HA: μ ≠ 310 (population mean is not equal to 310 pounds)

<br>

單樣本 t 檢定用於測試一個母體的平均值是否等於某個特定值。

例如，假設我們想知道某種海龜的平均體重是否等於 310 磅。

我們隨機抽取了 40 隻海龜的簡單隨機樣本，並獲得以下信息：

樣本數量 n = 40

樣本平均體重 x = 300

樣本標準差 s = 18.5

我們可以使用以下步驟來執行單樣本 t 檢定：

假設：

H0: μ = 310 (母體平均值等於 310 磅)

HA: μ ≠ 310 (母體平均值不等於 310 磅)

### 1. Compute the t-value

$$
\text{Distribution} \sim N\left(\mu, \frac{s}{\sqrt{n}}\right)
$$

In [None]:
import numpy as np

x = 300
mu = 310
s = 18.5
n = 40

z_score = (x - mu)/(s/np.sqrt(n))

table: https://www.medcalc.org/manual/t-distribution-table.php

In [None]:
degree_of_freedom = n - 1

Say... We want a 95% confidence interval

$${t_{0.025, 39}} = 2.023$$

Because $|z_score| > {t_{0.025, 39}}$ , we reject the hypothesis H0

On the other hand, if $|z_score| <{t_{0.025, 39}}$, we said that we do not reject the null hypothesis.

### Confidence Interval

Select, say, two-sides 95% confidence interval

$$\text{lower limit} = x - {t_{0.025, 39}} * \frac{s}{\sqrt{n}} $$

$$\text{upper limit} = x + {t_{0.025, 39}} * \frac{s}{\sqrt{n}} $$

https://nulib.github.io/moderndive_book/ismaykimkuyper_files/figure-html/N-CIs-1.png

In [None]:
s_n = s/np.sqrt(n)

In [None]:
lower_limit = 300 - 2.2023 * s_n

upper_limit = 300 + 2.2023 * s_n

In [None]:
s_n

### If we reduce the the number of samples, the uncertainty increases

In [None]:
x = 300
mu = 310
s = 18.5
n = 10

In [None]:
z_score = (x - mu)/(s/np.sqrt(n))

s_n = s/np.sqrt(n)

In [None]:
t = 2.262

s_n = 5.85

upper_limit = 300 + z * s_n
lower_limit = 300 - z * s_n

- Looking up the z-value in a table can be time-consuming and we might not always find the exact value we need. Can we automate this process with a program?

### scipy.stats

In [None]:
IFrame(src="https://docs.scipy.org/doc/scipy/reference/generated/scipy.stats.t.html", height=500, width=800)

$$
q = (1 - \text{confidence interval})/2 \quad \text{or} \quad q = 1 - \frac{1 - \text{confidence}}{2} = \frac{1 + \text{confidence}}{2}
$$

In [None]:
from scipy import stats

stats.t.ppf(0.025, 24)

In [None]:
def null_hypothesis_fn(mean_sample, mean_hypothesis, std, sample_size, confidence):

    """
    Performs a one-sample t-test to determine whether to reject the null hypothesis.

    Parameters:
    mean_sample (float): The mean of the sample data.
    mean_hypothesis (float): The hypothesized population mean.
    std (float): The standard deviation of the sample data.
    sample_size (int): The number of samples.
    confidence (float): The confidence level for the test (e.g., 0.95 for 95% confidence).

    Returns:
    tuple: A tuple containing:
        - reject (bool): Whether the null hypothesis is rejected.
        - lower_limit (float): The lower limit of the confidence interval.
        - upper_limit (float): The upper limit of the confidence interval.
        - z_score (float): The t-statistic calculated for the test.
        - t (float): The critical t-value for the given confidence level and degrees of freedom.
    """

    # Calculate the standard error of the mean
    s_n = std/np.sqrt(sample_size)

    # Calculate the t-statistic
    z_scopre = (mean_sample - mean_hypothesis)/(s_n)

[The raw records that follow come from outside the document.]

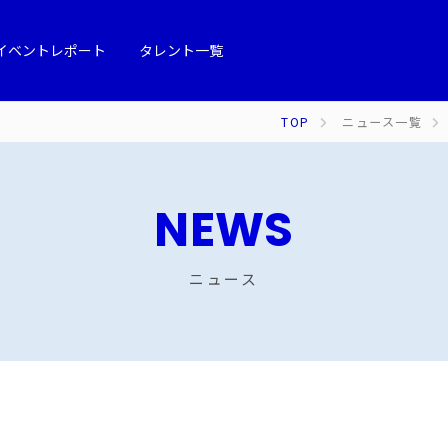
イベントレポート
タレント一覧
TOP
ニュース一覧
NEWS
ニュース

    # Calculate the critical t-value for the given confidence level
    q = (1+confidence)/2
    df = sample_size - 1
    t = stats.t.ppf(q, df)

    # Determine whether to reject the null hypothesis
    if abs(z_score) > t:
        reject = True
    else:
        reject = False

    # Calculate the confidence interval
    upper_limit = mean_hypothesis + t * s_n
    lower_limit = mean_hypothesis - t * s_n

    return reject, lower_limit, upper_limit, z_score, t
    

In [None]:
null_hypothesis_fn(mean_sample=300, mean_hypothesis=310, std=18.5, sample_size=40, confidence=0.95)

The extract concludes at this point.